Auf Basis von Daten und Fakten sowie historischen und aktuellen Versuchen mit dem Thema der ländlichen Baukultur umzugehen, greife ich im zweiten Teil meiner Masterarbeit meinen Heimatort wieder auf. Es ist ein kleiner Ort in der Nähe von Melk an der Donau in Niederösterreich. Dieser leidet, wie viele andere Dörfer, an strukturellen Problemen. Bestens angebunden durch die Nähe zu Westbahn und Westautobahn und im Grünen gelegen, zieht dieser Ort im Gegensatz zu vielen von Abwanderung bedrohten Gemeinden Niederösterreichs viele neue EinwohnerInnen an. Arbeitsplätze sind Dank Donau, Autobahn und Bahnlinie in den umliegenden Städten zu finden. Diese florieren auf Grund ihrer wirtschaftlich attraktiven Lage ungehalten in die Breite und ihre Gewerbegebiete an die Autobahnabfahrten. Einfamilienhaussiedlungen wohin man schaut, auch auf den weniger kostspieligeren Böden der Dörfer mit Stadtnähe – ohne Nahversorgung, ohne funktionierenden öffentlichen Nahverkehr – wohlgemerkt aber mitten im Grünen, wie mein Heimatdorf: Matzleinsdorf.

Der Dorfkern von Matzleinsdorf hat im Gegensatz zu den Neubausiedlungen, welche durch immer neue HäuselbauerInnen ihren endgültigen Flächenverbrauch noch nicht erreicht haben, seine ursprüngliche Vitalität, die ich als Kind bereits dezimiert erleben durfte, verloren. Nachdem nun seit Jahren jeglicher Nahversorger, Wirt, Geschäft oder Treffpunkt, sowie ein noch nie da gewesener öffentlicher Nahverkehr im Ort fehlt, verliert der Ortskern nach und nach seinen letzten Glanz. Leerstände verwandeln den Ort in ein Museum, das von der Bundesstraße durchschnitten, es scheint – dem Verfall preisgegeben wird.
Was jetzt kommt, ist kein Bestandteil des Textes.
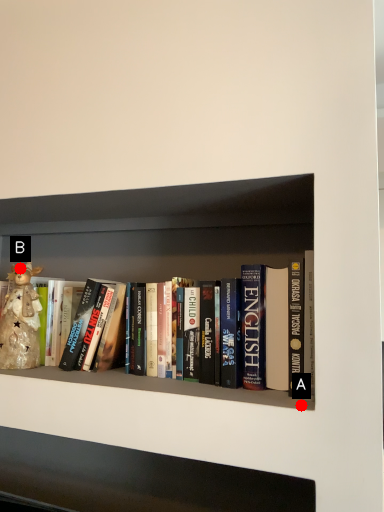 Question: Two points are circled on the image, labeled by A and B beside each circle. Which point is closer to the camera?

Choices:
 (A) A is closer
 (B) B is closer

Answer: (A)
Um diesem, langsam voranschreitenden Prozess einen Anstoß in die gegenteilige Richtung zu geben, arbeite ich in meiner Arbeit die Potentiale der Ortes, insbesondere jene des Ortskernes und der Gebäudebestände heraus. Es wird eine Vision für die Zukunft geschaffen, welche die Vorzüge und Qualitäten der bestehenden Innenräume, Räume und Zwischenräume im Ortskern unterstreicht, welche dem Straßendorf als Rückrat für die Gemeinde seine soziale Funktion wieder zurückgibt und jenen baukulturell und dorfstrukturell wichtigen Gebäuden im Ortskern eine für ihre dörfliche und gesellschaftliche Position adäquate Nutzung für die Zukunft aufzeichnet. Um zukünftig als Gemeinde bestehen zu können, soll die Monofunktionalität des Ortes durch eine Revitalisierung des Dorfkernes durchbrochen werden.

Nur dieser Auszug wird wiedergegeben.